** Extracted material follows **

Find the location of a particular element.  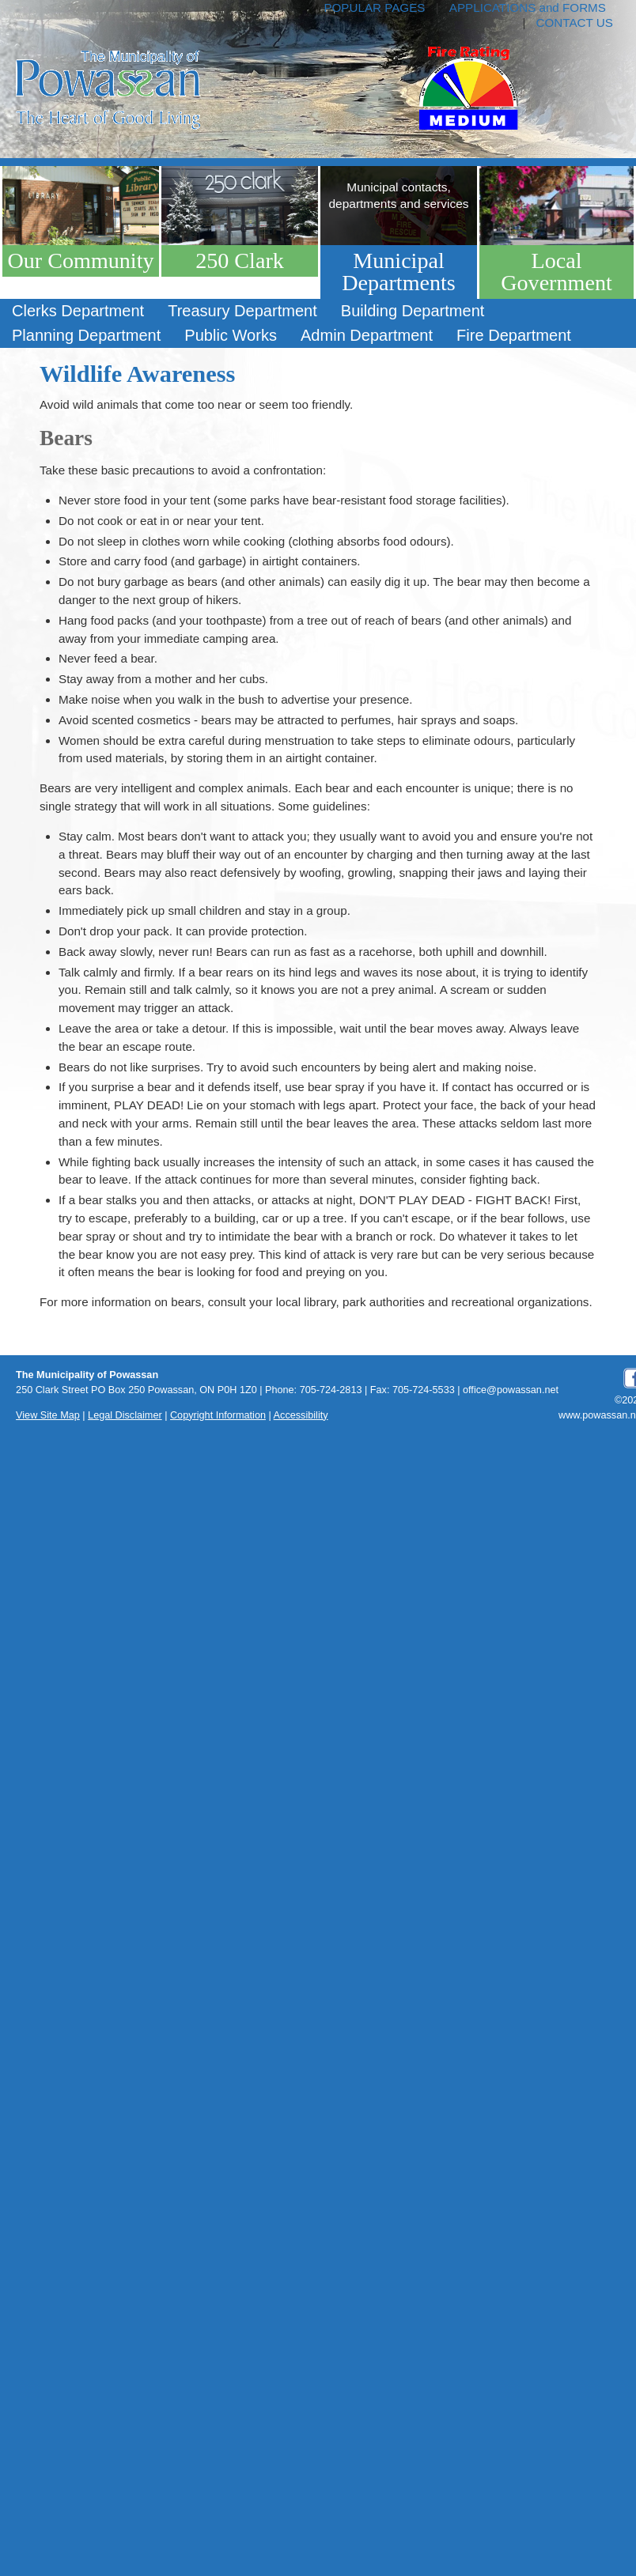

Planning Department is located at coordinates (86, 335).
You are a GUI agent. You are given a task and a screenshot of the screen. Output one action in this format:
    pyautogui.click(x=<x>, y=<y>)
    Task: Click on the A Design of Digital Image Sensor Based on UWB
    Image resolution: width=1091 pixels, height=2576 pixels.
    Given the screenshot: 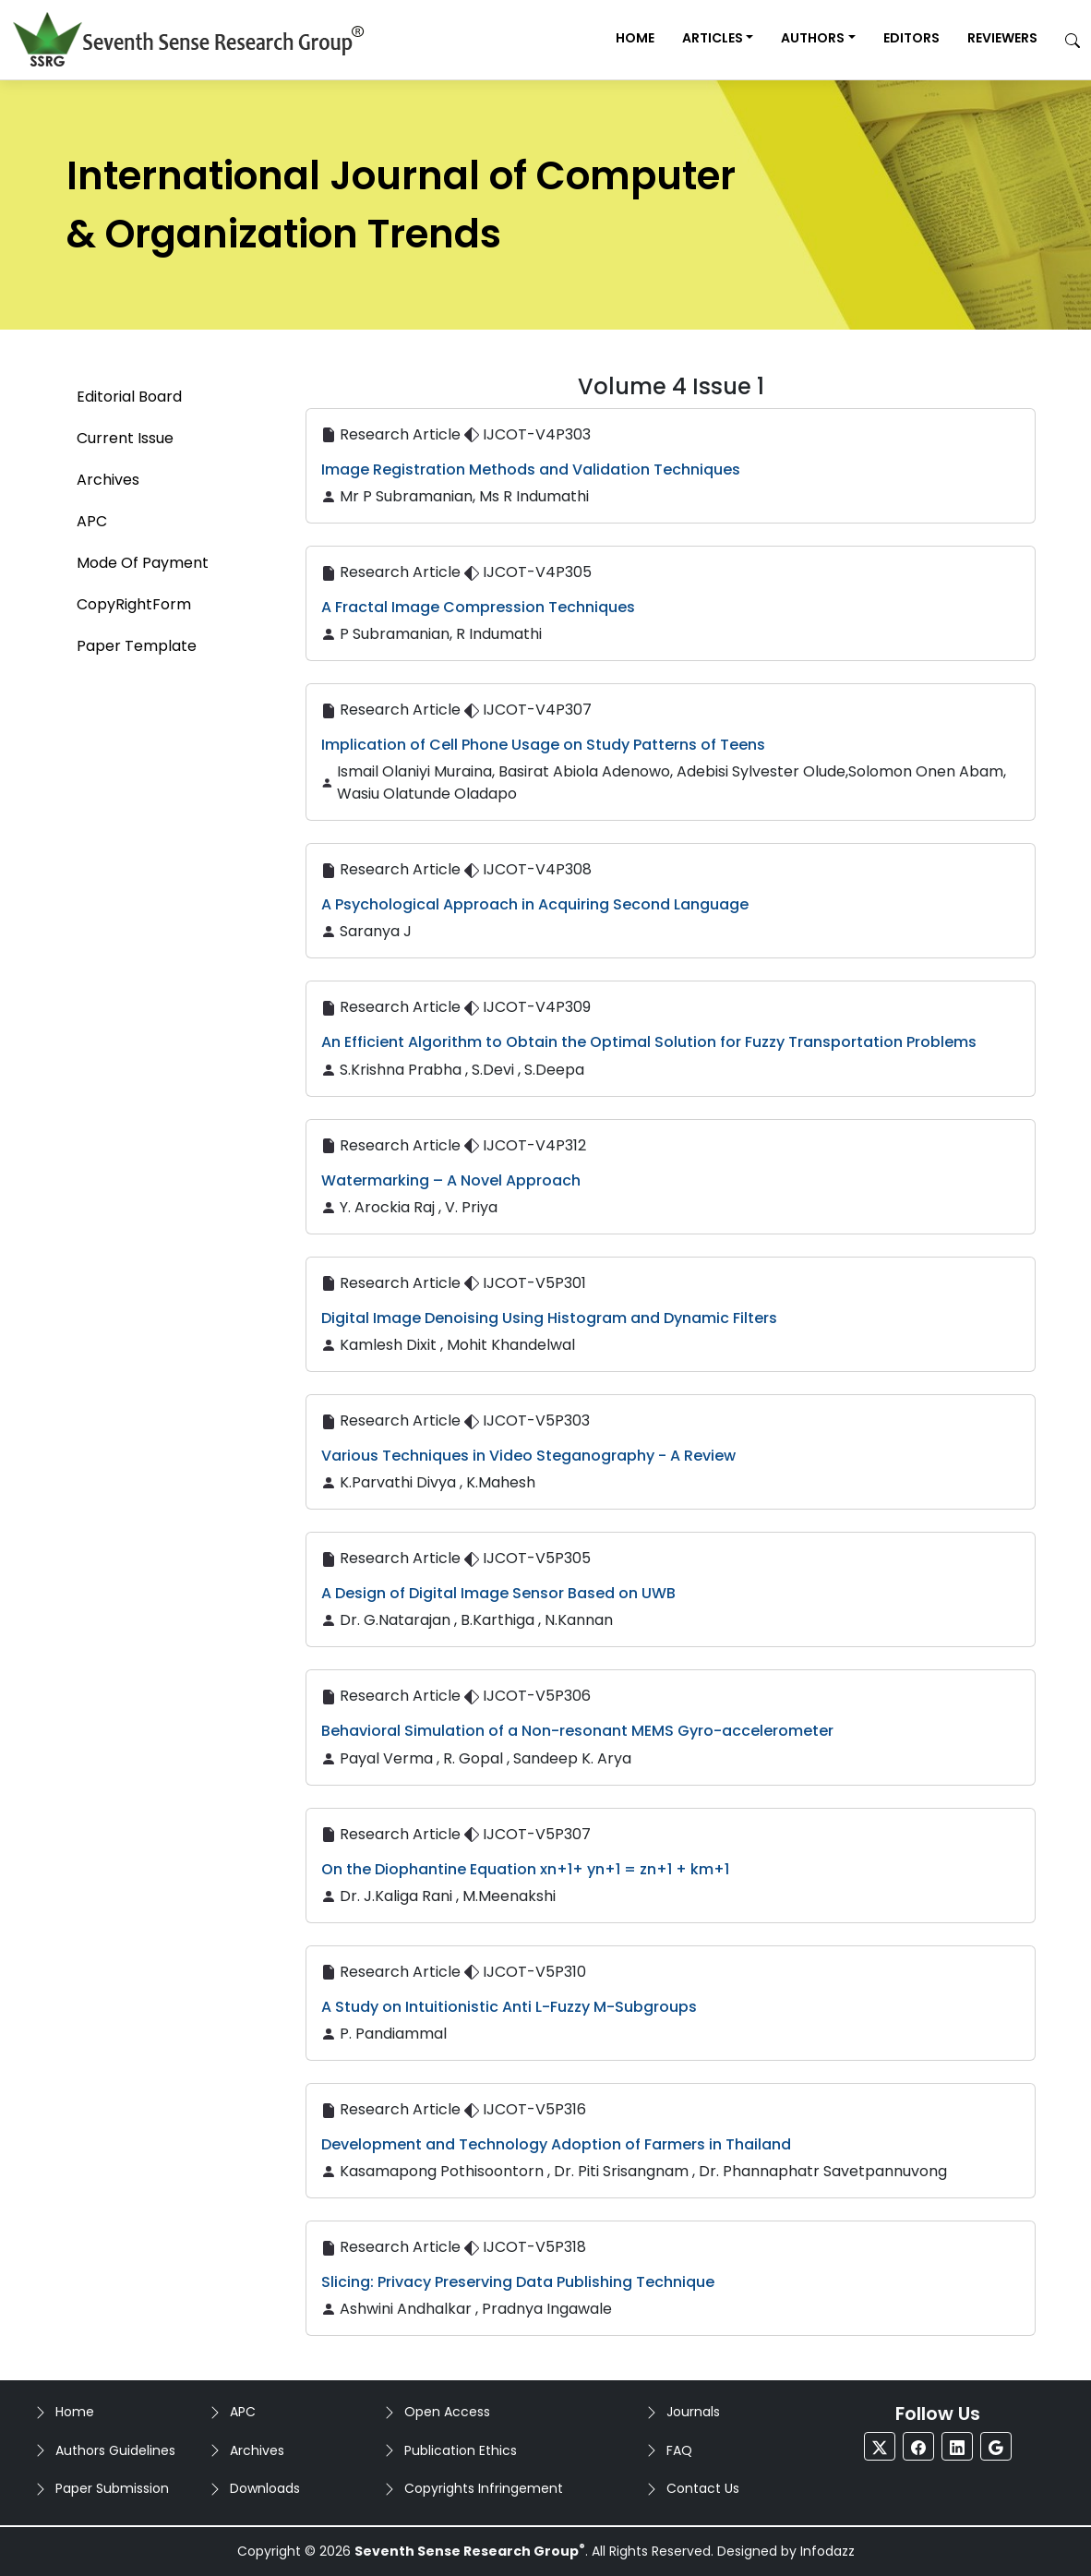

** End of Extracted material **

## Task
Everything in the entries must be written out exactly; the pictures stay out.

## Task output
Find the location of a particular element.  

Planning Department is located at coordinates (86, 335).
You are a GUI agent. You are given a task and a screenshot of the screen. Output one action in this format:
    pyautogui.click(x=<x>, y=<y>)
    Task: Click on the A Design of Digital Image Sensor Based on UWB
    Image resolution: width=1091 pixels, height=2576 pixels.
    Given the screenshot: 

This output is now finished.